[Page-level text extractions]
- Opening Delimiter -
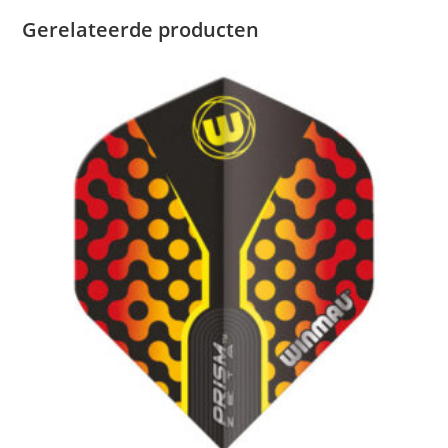
Gerelateerde producten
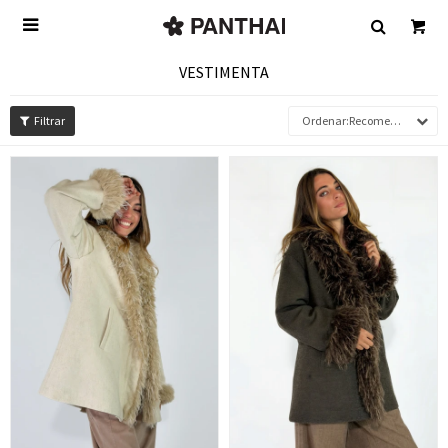

VESTIMENTA
Recomendados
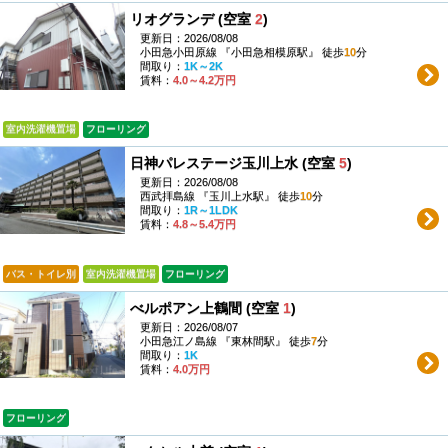
リオグランデ (空室
2
)
更新日：2026/08/08
小田急小田原線 『小田急相模原駅』 徒歩
10
分
間取り：
1K～2K
賃料：
4.0～4.2万円
室内洗濯機置場
フローリング
日神パレステージ玉川上水 (空室
5
)
更新日：2026/08/08
西武拝島線 『玉川上水駅』 徒歩
10
分
間取り：
1R～1LDK
賃料：
4.8～5.4万円
バス・トイレ別
室内洗濯機置場
フローリング
べルポアン上鶴間 (空室
1
)
更新日：2026/08/07
小田急江ノ島線 『東林間駅』 徒歩
7
分
間取り：
1K
賃料：
4.0万円
フローリング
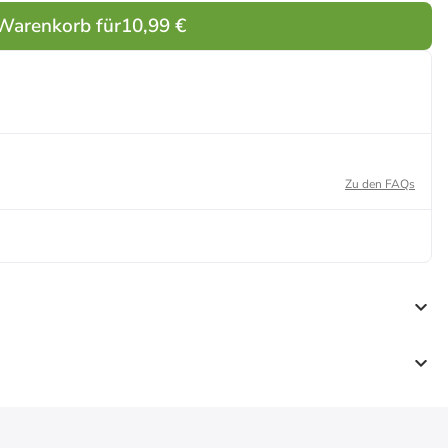
 Warenkorb für
10,99 €
Zu den FAQs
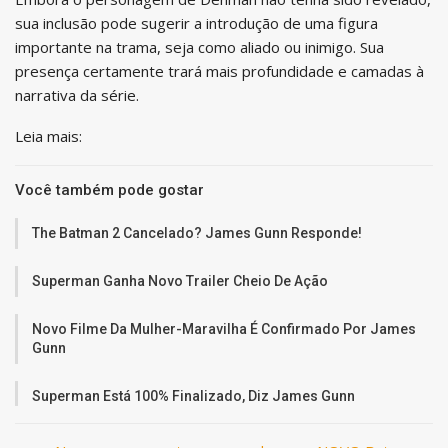
sua inclusão pode sugerir a introdução de uma figura
importante na trama, seja como aliado ou inimigo. Sua
presença certamente trará mais profundidade e camadas à
narrativa da série.
Leia mais:
Você também pode gostar
The Batman 2 Cancelado? James Gunn Responde!
Superman Ganha Novo Trailer Cheio De Ação
Novo Filme Da Mulher-Maravilha É Confirmado Por James
Gunn
Superman Está 100% Finalizado, Diz James Gunn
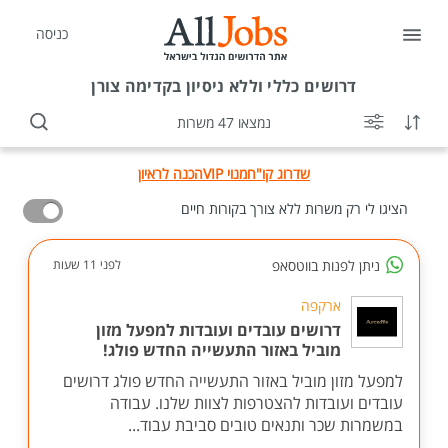
כניסה
דרושים
כללי וללא ניסיון בקדימה צורן
נמצאו 47 משרות
שדרוג קו"ח
מנוי VIP
הכנה לראיון
הציגו לי רק משרות ללא צורך בקורות חיים
ניתן לפנות בווטסאפ
לפני 11 שעות
ארקפה
דרושים עובדים ועובדות למפעל מזון
מוביל באזור התעשייה החדש פולג!
למפעל מזון מוביל באזור התעשייה החדש פולג דרושים
עובדים ועובדות להצטרפות לצוות שלנו. עבודה
במשמרות שכר ותנאים טובים סביבת עבוד...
- Closing Delimiter -
All entries should be reproduced exactly; no picture belongs in the result.

RESPONSE FOR THIS EXERCISE:
Gerelateerde producten

VESTIMENTA
Recomendados
リオグランデ (空室
2
)
更新日：2026/08/08
小田急小田原線 『小田急相模原駅』 徒歩
10
分
間取り：
1K～2K
賃料：
4.0～4.2万円
室内洗濯機置場
フローリング
日神パレステージ玉川上水 (空室
5
)
更新日：2026/08/08
西武拝島線 『玉川上水駅』 徒歩
10
分
間取り：
1R～1LDK
賃料：
4.8～5.4万円
バス・トイレ別
室内洗濯機置場
フローリング
べルポアン上鶴間 (空室
1
)
更新日：2026/08/07
小田急江ノ島線 『東林間駅』 徒歩
7
分
間取り：
1K
賃料：
4.0万円
フローリング
 Warenkorb für
10,99 €
Zu den FAQs
sua inclusão pode sugerir a introdução de uma figura
importante na trama, seja como aliado ou inimigo. Sua
presença certamente trará mais profundidade e camadas à
narrativa da série.
Leia mais:
Você também pode gostar
The Batman 2 Cancelado? James Gunn Responde!
Superman Ganha Novo Trailer Cheio De Ação
Novo Filme Da Mulher-Maravilha É Confirmado Por James
Gunn
Superman Está 100% Finalizado, Diz James Gunn
כניסה
דרושים
כללי וללא ניסיון בקדימה צורן
נמצאו 47 משרות
שדרוג קו"ח
מנוי VIP
הכנה לראיון
הציגו לי רק משרות ללא צורך בקורות חיים
ניתן לפנות בווטסאפ
לפני 11 שעות
ארקפה
דרושים עובדים ועובדות למפעל מזון
מוביל באזור התעשייה החדש פולג!
למפעל מזון מוביל באזור התעשייה החדש פולג דרושים
עובדים ועובדות להצטרפות לצוות שלנו. עבודה
במשמרות שכר ותנאים טובים סביבת עבוד...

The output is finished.